That did not mean that the challenges of language, race, fear and uncertainty were not there. In some ways the 60-person shop was a good learning microcosm for young and inexperienced organizers like my comrades and me. The winning formula was simple: unite the Italians and Puerto Ricans and split the white ethnics, mostly Irish American. The Puerto Ricans were very united and their leader was Luis Collazo, who had been in the USA for a while and was from Ponce, PR. He sported what we used to call a classic D.A. (Duck’s Ass) haircut enriched with shiny gel. He was respected as a high production worker and commanded the loyalty of his Boricua brothers.

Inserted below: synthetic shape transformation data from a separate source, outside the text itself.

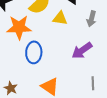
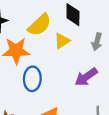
yellow triangle: (60, 18) -> (62, 41), turned -42

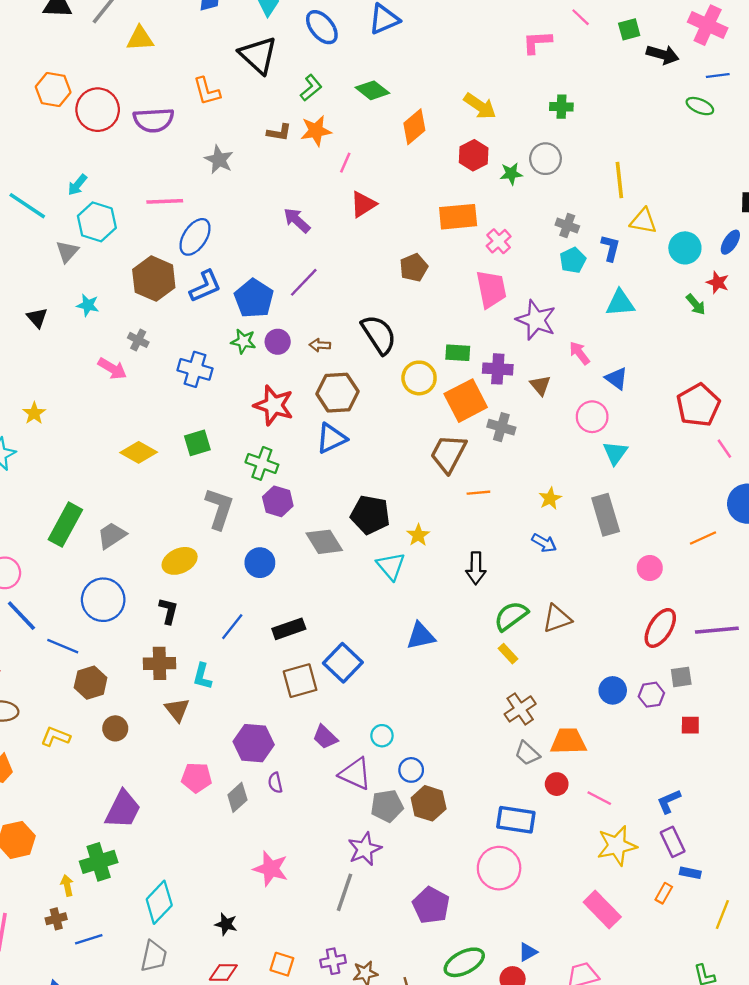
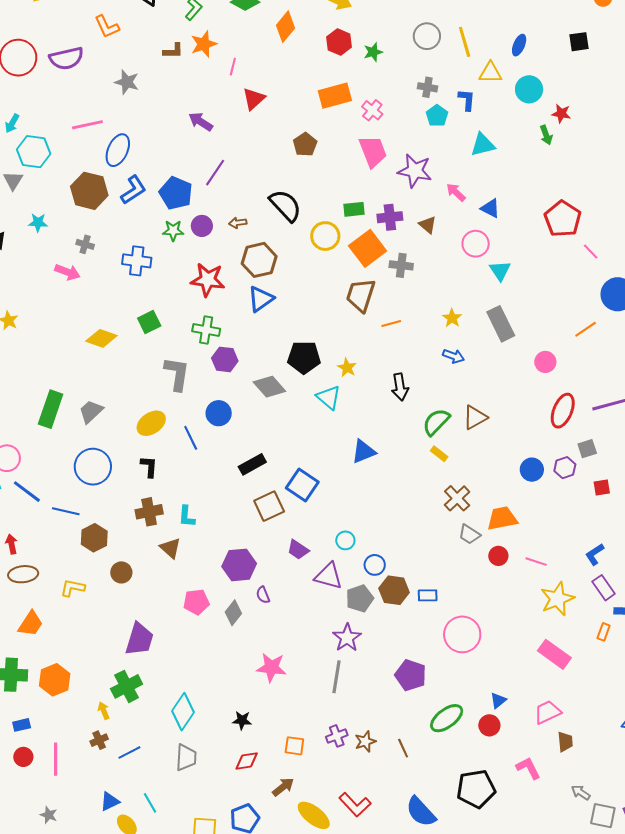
gray circle: (545, 159) -> (427, 36), moved
blue ellipse: (730, 242) -> (519, 45), moved
green arrow: (696, 304) -> (546, 135), turned 30
blue line: (232, 627) -> (191, 438), moved, turned -55
blue rectangle: (516, 820) -> (428, 595), moved, size x0.6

The Italians and Puerto Ricans generally had a playful relationship somewhat based on the fact that their languages were very similar. I worked side by side with Miguel Santos, a young Puerto Rican also Ponceno. Miguel spoke no English and I spoke no Spanish at that time. He spoke to me in a considerably decelerated Spanish and I responded in my Italian standard. We did fine. I can’t say I did as well initially with the Italians. They all spoke either Beneventino or Avellinese, the dialects from their cities and villages out side of Naples. That was a foreign language for me, far more foreign than Puerto Rican Spanish. But Sabado, a younger worker from Benevento, who spoke Italian standard and Neapolitan dialect, became a friend, and he was able to galvanize the Italians. He even wrote a flyer in Italian ripping the company’s disrespectful treatment of workers: “Per quanto tempo ci facciamo essere trattati come bestie, che sono chiamate alle 7:00 e rilasciate a pastoreggiare alle 4:30” (how long are we going to allow ourselves to be treated like beasts of burden called to work at 7 and then let out pasture at 4:30). I think the pastoral metaphor resonated well with the Italian cohort.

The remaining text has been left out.